The Trump administration first approved the sale of Javelins to Ukraine in December 2017 -- a step that former President Barack Obama never took and that Trump allies have pointed to as a sign of Trump's toughness on Russia. Ukraine has been fighting Russian-armed and led separatists in its eastern provinces since 2014, shortly after Russia illegally occupied and annexed Crimea, in a war that has claimed approximately 13,000 lives and displaced 1.5 million people, according to the Ukrainian government.
That first sale, which was completed in March 2018, included 210 Javelin missiles and 37 launch units and was intended to "help Ukraine build its long-term defense capacity to defend its sovereignty and territorial integrity in order to meet its national defense requirements," according to the Defense Security Cooperation Agency.
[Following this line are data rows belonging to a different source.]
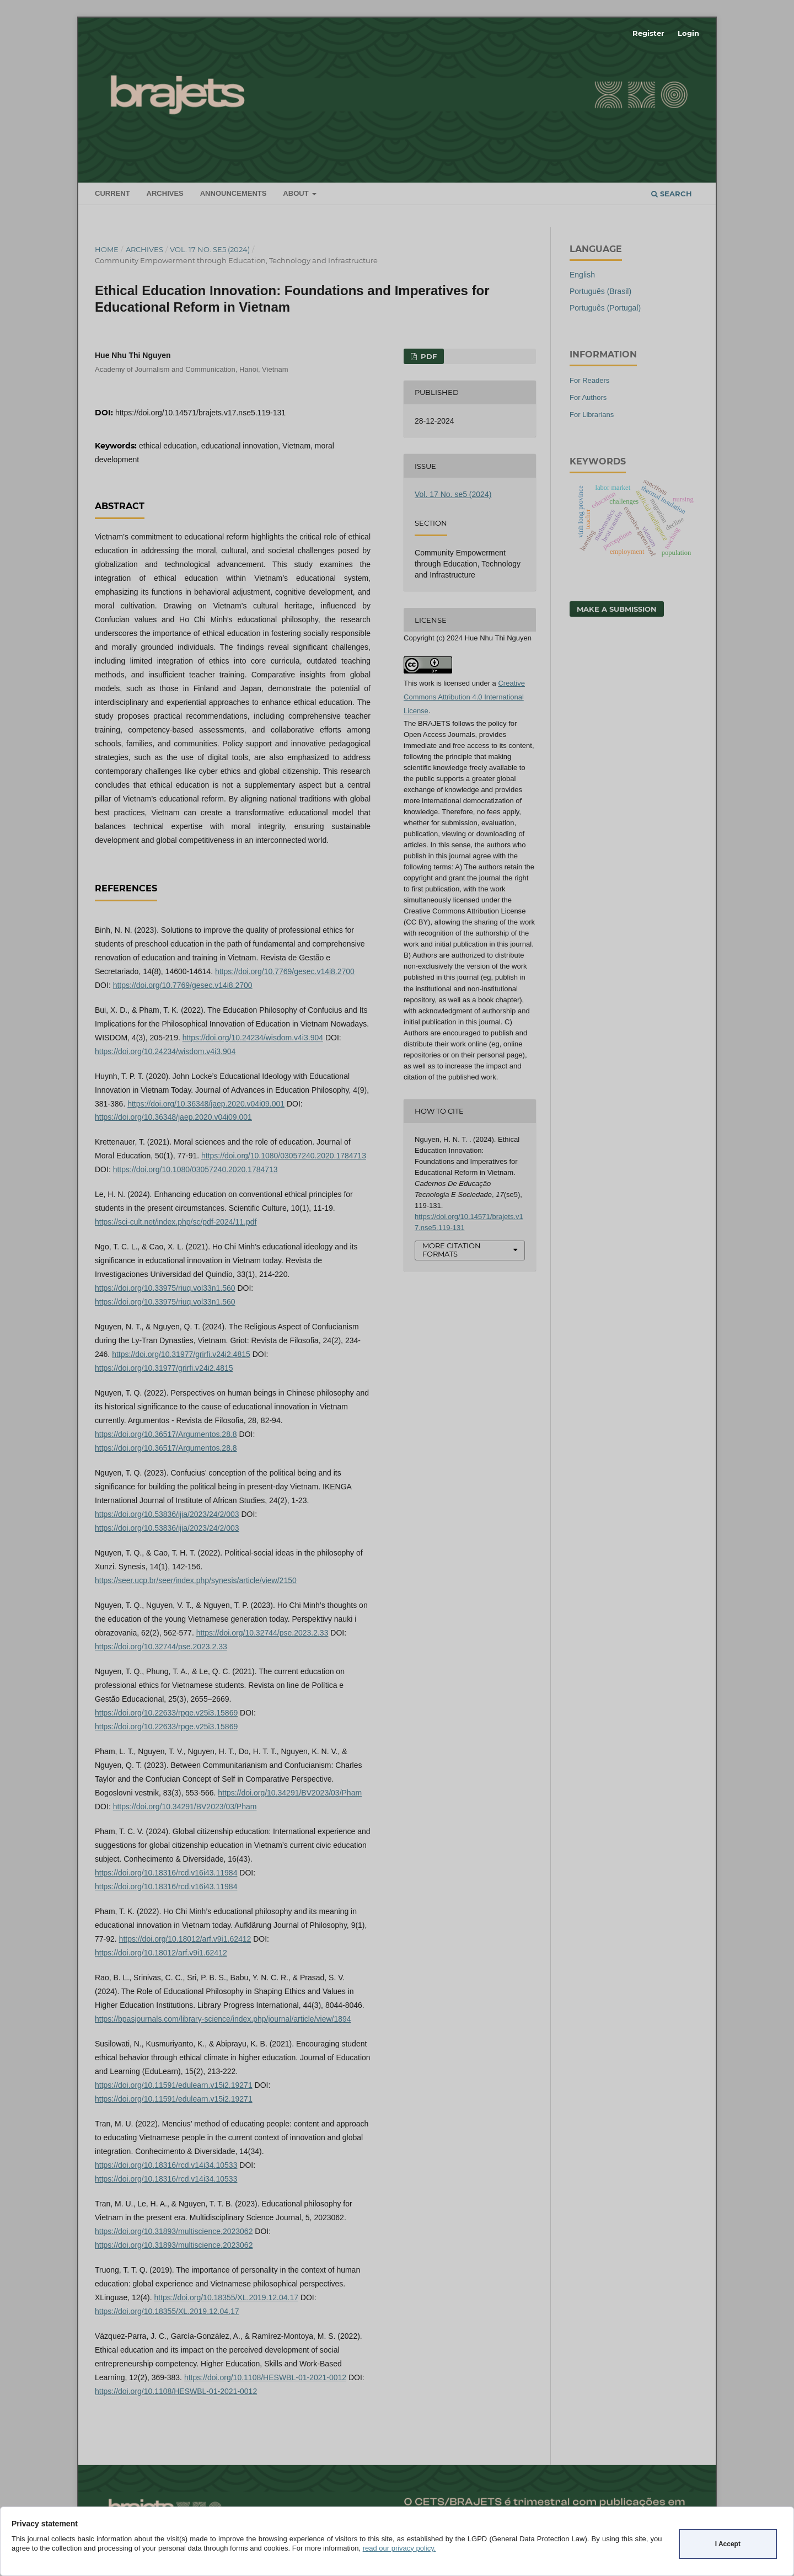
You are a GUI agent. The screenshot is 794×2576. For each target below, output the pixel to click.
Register (648, 33)
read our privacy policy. (399, 2548)
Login (688, 33)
U.S. officials, including special envoy for Ukraine Kurt Volker who resigned last week for his role in the Giuliani effort, have said since that sale that they are in discussions with Ukraine about selling it more Javelins.
On July 7, William Taylor, the top diplomat at the U.S. embassy in Kyiv, announced that Ukraine had requested to purchase military equipment. One month later, charge d'affaires Taylor told Radio Free Liberty/Radio Europe that Ukraine specifically had asked for more Javelins.